A review by readwithria
The Bear and the Nightingale by Katherine Arden

adventurous dark tense slow-paced
  • Plot- or character-driven? Character
  • Strong character development? No
  • Loveable characters? It's complicated
  • Diverse cast of characters? No
  • Flaws of characters a main focus? No

3.0

The Bear and the Nightingale is a beautiful fairytale retelling that missed the mark for me.

I’m not gonna lie, I considered DNFing this book for most of Part 1 and about 2/3 of Part 2. I didn’t because of all of the amazing reviews that I’d seen, and I did enjoy the last 60-100 pages a lot more than the first 200, but they didn’t make up for the slow beginning.

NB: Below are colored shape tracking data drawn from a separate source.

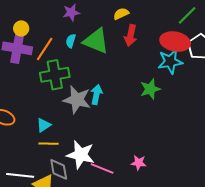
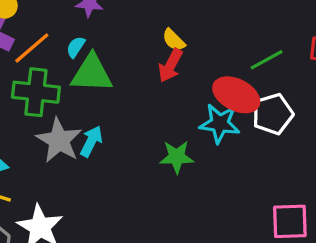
yellow semicircle: (121, 14) -> (174, 40), moved, turned -126
green triangle: (96, 41) -> (92, 73), moved, turned -36

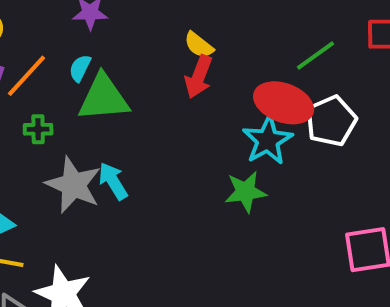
green cross: (36, 92) -> (38, 129), size x0.5
cyan star: (220, 123) -> (268, 140), turned -30
cyan arrow: (91, 141) -> (113, 181), turned -52
green star: (177, 157) -> (246, 192), moved

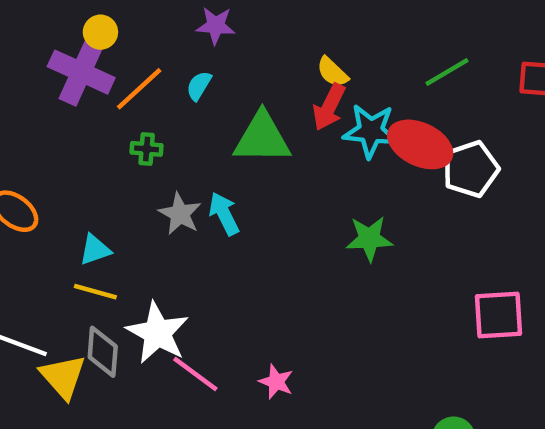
green line: (315, 56) -> (447, 72), moved
green triangle: (104, 98) -> (262, 138), moved
cyan star: (268, 140) -> (371, 131), moved, turned 30
gray star: (73, 185) -> (180, 214), size x0.7

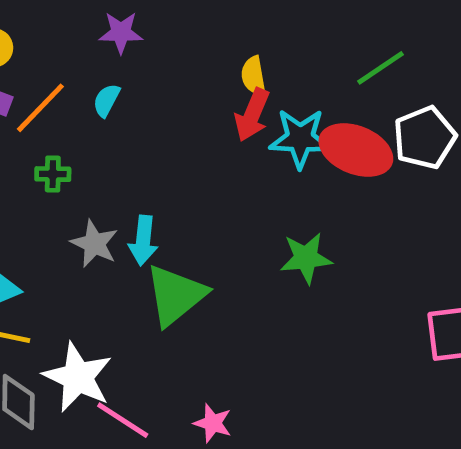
yellow semicircle: (332, 72) -> (254, 76), turned 40
green triangle: (262, 138) -> (176, 295), moved, turned -36
white pentagon: (471, 169) -> (425, 138), moved
cyan arrow: (224, 214) -> (143, 240), turned -144

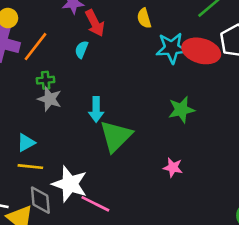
cyan semicircle: (106, 100) -> (82, 50), moved
red arrow: (252, 115) -> (95, 23), moved, turned -44
gray star: (94, 244) -> (50, 99), moved
pink star: (213, 423) -> (173, 168), moved

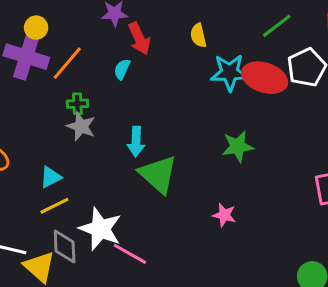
green triangle: (116, 136) -> (158, 174), turned -36
yellow line: (30, 167) -> (54, 206), turned -35

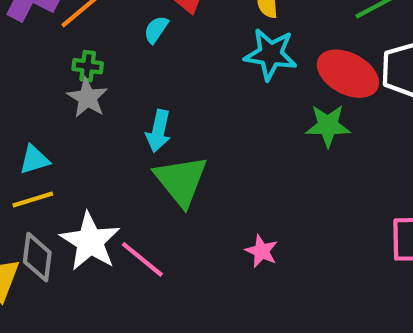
cyan star: (230, 72) -> (271, 54), moved
green star: (238, 146) -> (328, 126), moved
pink line: (130, 254) -> (142, 259), moved

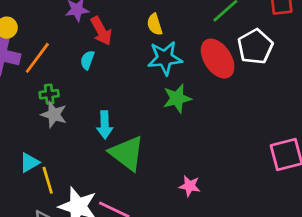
red ellipse: (348, 74) -> (218, 59), turned 42
green star: (328, 126) -> (177, 98), moved
yellow line: (33, 200) -> (48, 180), moved, turned -76

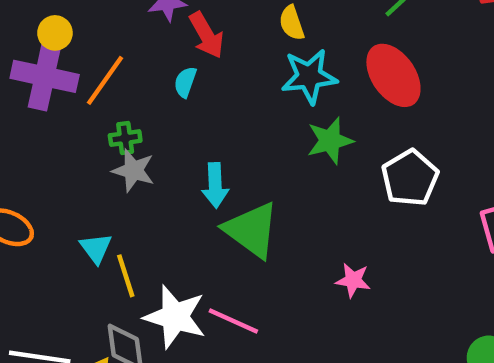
white pentagon: (255, 47) -> (410, 178), moved
cyan triangle: (29, 163) -> (96, 248), turned -35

One of the people I was buddy reading this with said this book felt like a prequel, and I could t agree more. There doesn’t seem to be much of a plot until Part 3 of the book, and that’s also when we get a better understanding of the magic system and truly meet one of the most important characters in the book. The pacing was slow, and while it felt deliberate I didn’t enjoy it.

I also,  controversially, didn’t like how much this book was tied to a real-world religion. If I’d know that one of the main antoginistic characters was a literal Christian Orthodox priest I probably wouldn’t have picked this book up. I really hate having real, contemporary religions in my books of any genre, it’s one of my biggest icks. That’s definitely not a fault of the book, but if I had know I never would have read it in the first place. Give me all the ancient religions, fake religions with real world analogues, or mythology retellings!

Anyway, I think that’s also part of why o kept reading. I knew that aspect of the book was a me issue, so I was hoping something else would make up for it. Unfortunately, while I really enjoyed the ending it wasn’t enough for me to continue the trilogy. 3 stars.